Middle Ground: Content Management using Static HTML

By Deane Barker on November 23, 2005

I’ve been toying with an idea lately, and instead of actually doing it (don’t have the time), I’m going to throw it out here for fun. My idea is for an extremely simplistic content management system – one based on HTML files and a scheduled file system crawl.

First, some things I believe:

  • Creating content on the Web is a huge drag. Yes we can do great things with HTML forms and Ajax and WYSIWYG editors and all that, but in the end, you’re still composing content in a Web page. Even the best environment can’t compare to the functionality in FrontPage, Dreamweaver, or Nvu (if they fixed a few flaws).

  • Content is generally more strictly managed in most systems than it really needs to be. The fact is, most content we deal with is a title, a big chunk of text, and perhaps a few additional properties.

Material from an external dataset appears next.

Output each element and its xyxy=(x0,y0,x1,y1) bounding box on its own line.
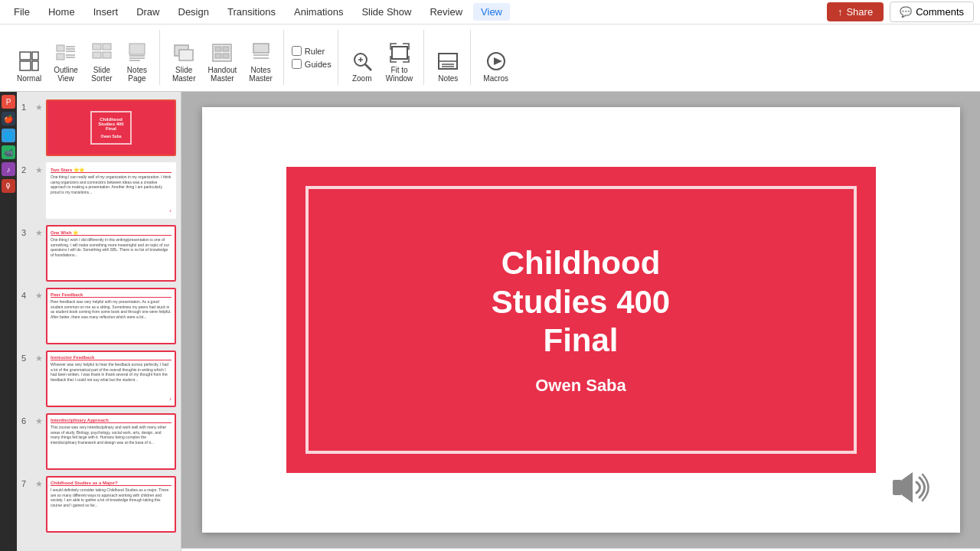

A movie review, for instance, is a title, a big chunk of text, and perhaps a movie poster and the number of stars. A product listing is a title, a big chunk of text, and maybe a handful of specifications.

There are always exceptions, of course, but the fact remains that you don’t see a lot of really complicated, relational databases jammed into content management systems. Most systems manage pretty loose content.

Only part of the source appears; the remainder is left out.